On the other hand, if her mother had picked up some gentile Portuguese admixture over the course of 13-15 generations since the original edict of forced conversion (1497) and the establishment of the Portuguese Inquisition (1536), we would expect a Sephardi Jewish share substantially lower than 50%. There is also the chance that her father might have had some Jewish ancestry, which suggests a Sephardi Jewish “maximum” above 50%.
Knowing nothing about the details of population dynamics among the secret Jews of Trás-os-Montes during the 16th to 19th centuries, one would probably assume that N.C. would come out to 25 or 30% Sephardic, maybe more, but maybe less.
As it turns out, one would be wrong. Using two-way mixes of potentially representative population averages, we yielded the following best fit in Eurogenes K13:
And its rough equivalent in MDLP K23b:
(A note: Algerian Jews are heavily Sephardic, and Galicians (from northwestern Spain) speak a dialect of Portuguese. Working with Eurogenes K13 population averages, nMonte mildly prefers Algerian Jews to Balkan Sephardim as a proxy for “Sephardic”, and prefers Galicians to the given Portuguese sample as a proxy for “northeastern Portuguese”. MDLP K23b prefers the 2 obvious populations.)
Two models using the best amateur “admixture calculators” out there estimate that N.C. is between 47% and 58% Sephardic, and between 42% and 53% Portuguese. This corresponds strikingly to the null hypothesis of a “fully Jewish mother, plus a gentile father”—and might as well be taken as direct confirmation of a 50-50 blend.
N.C.’s mother, A.A., was likely of ~100% Jewish origin. While other Jews from Trás-os-Montes might test differently, this result is of broader relevance than just one individual’s Jewish limpieza de sangre. Because A.A.’s family originates in a wide range of locations across Trás-os-Montes, this result suggests the existence of crypto-Jewish kinship networks across northeastern Portugal that maintained very strict endogamy for ~400 years. This possibility can be further illuminated by testing more individuals of recent crypto-Jewish ancestry (it’s unlikely that there are many of full Jewish stock left, but half- and quarter-Jewish individuals, like N.C., will do).
And when you accept this finding, things begin to fall into place. Secret Jews, known pejoratively and with a wink as Cristãos Novos (New Christians), were viewed by their neighbors as necessary partners in trade, but were otherwise considered a race apart, too disreputable to marry—while they themselves took to shunning members of the clandestine tribe who got too chummy with members of the outgroup.
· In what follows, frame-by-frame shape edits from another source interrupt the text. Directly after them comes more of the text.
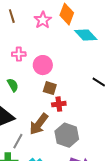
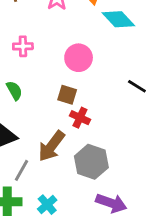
pink circle: (43, 65) -> (79, 58), moved
red cross: (59, 104) -> (80, 118), turned 32

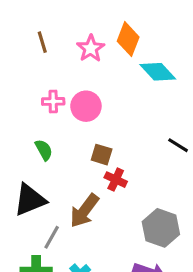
pink circle: (79, 58) -> (86, 106), moved
gray hexagon: (91, 162) -> (161, 228), moved

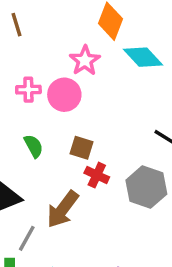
pink star: (91, 48) -> (85, 61), moved
green semicircle: (44, 150) -> (34, 146), moved
gray hexagon: (161, 228) -> (146, 187), moved

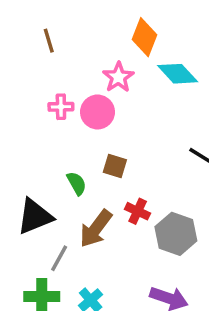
green semicircle: (34, 146) -> (77, 183), moved
red cross: (97, 175) -> (138, 211), moved
gray hexagon: (146, 187) -> (176, 234), moved

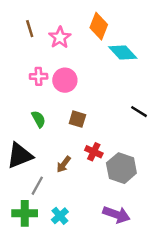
pink star: (118, 77) -> (60, 37), moved
green semicircle: (77, 183) -> (39, 119), moved
brown arrow: (96, 229) -> (64, 164), size x0.6

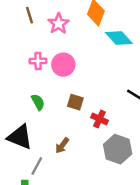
red cross: (94, 152) -> (100, 119), moved
black triangle: (20, 156) -> (20, 137), turned 44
Both of these two models exceeds the ideal 2-3% distance limit, meaning that while the proportions of our models make an impressive case for Jewish endogamy in Trás-os-Montes, the degree of fit could be a bit better.
For starters, I would guess that none of the Sephardic reference populations are pure representations of the medieval Spanish/Portuguese Jewish population. Turkish, Greek, and Bulgarian Sephardim are likely to have mixed with Ashkenazi and Romaniote Jews, and all North African Jewish populations are a mix of Sephardic migrants and veteran Jewish communities.
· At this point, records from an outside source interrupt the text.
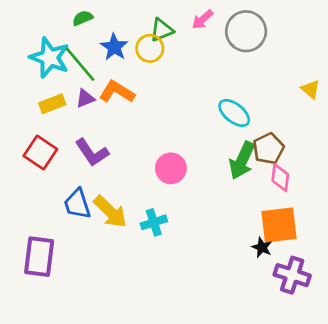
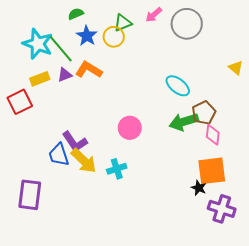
green semicircle: (83, 18) -> (76, 14), moved
red square: (40, 152) -> (20, 102), moved, turned 30
purple L-shape: (92, 152) -> (75, 142), moved
green arrow: (242, 160) -> (184, 122), turned 48

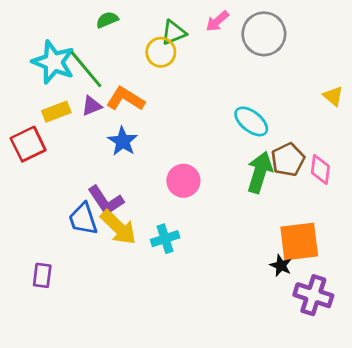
blue star: (87, 36) -> (123, 141), moved
green arrow: (184, 122) -> (260, 172), turned 124
pink diamond: (213, 135) -> (320, 169), moved
purple rectangle: (30, 195) -> (42, 275), size x0.6

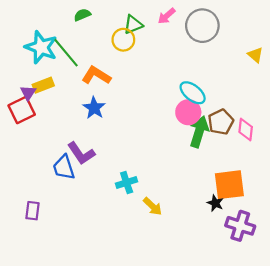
yellow triangle: (333, 96) -> (255, 55), moved
purple triangle: (92, 106) -> (28, 93), moved, turned -35
pink circle: (183, 181) -> (188, 112), moved
yellow arrow: (118, 227) -> (153, 206), moved, size x0.7

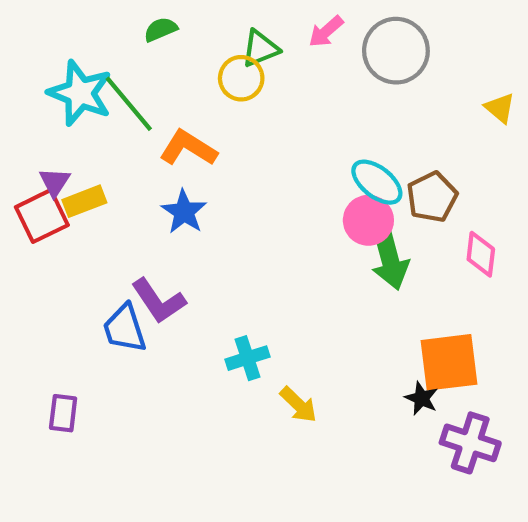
yellow rectangle: (43, 85) -> (84, 201), moved
brown pentagon: (221, 122) -> (432, 197), moved
green arrow: (199, 132) -> (390, 258), turned 148

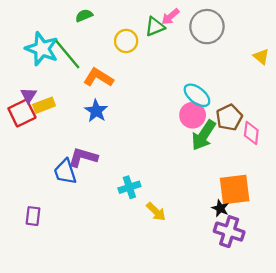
green triangle: (260, 49) -> (155, 27), moved
brown pentagon: (432, 197) -> (229, 117), moved
green arrow: (390, 258) -> (204, 135), turned 48
purple L-shape: (158, 301) -> (83, 157), turned 140
purple cross: (470, 443) -> (229, 232), moved

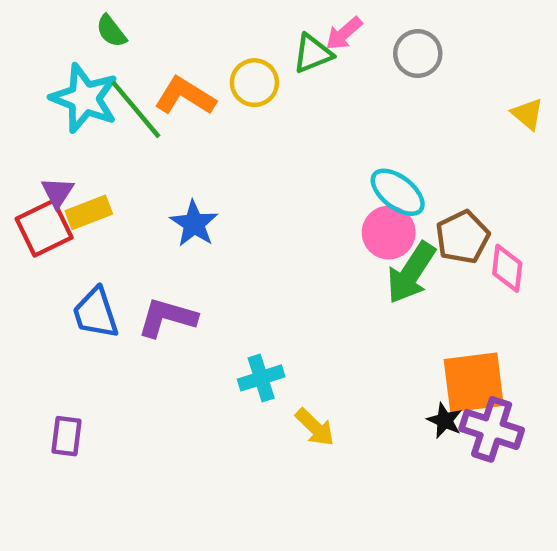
green semicircle: (84, 16) -> (111, 31), moved, turned -105
gray circle: (207, 27) -> (418, 54), size x0.7
orange L-shape: (98, 78) -> (185, 96), moved
blue trapezoid: (65, 172) -> (96, 313), moved
purple cross: (229, 232) -> (492, 429), moved

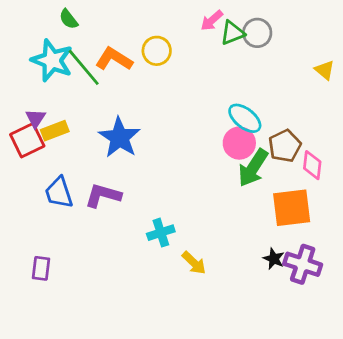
green triangle: (313, 54) -> (232, 33), moved
blue star: (194, 224) -> (120, 138), size x1.4
orange square: (474, 382) -> (292, 208), moved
Plus, it is possible that Trás-os-Montes Portuguese are genetically distinct from other Portuguese groups (Portuguese regional variety is not well-characterized, and Trás-os-Montes is the most isolated corner of the country), or that modern Portuguese have some Jewish ancestry, on average, making them a poor stand-in for the Portuguese gentiles of a few centuries ago.
The segment I share with I.C. and her grandmother, N.C., is also shared with several Ashkenazim, Mexicans, and New Mexico Hispanos, as well as a Chilean, a Brazilian, and an Alexandrian Sephardi Jew. It is very likely that the most recent common ancestor was a Spanish Jew, and that at least some share of N.C.’s Jewish ancestry derives from the wave of Spanish Jews who fled to Portugal around the turn of the 15th century. However, the segment of DNA we share is quite long to be 500 years old, so the possibility of a later flight from Portugal to Eastern Europe can’t be ruled out.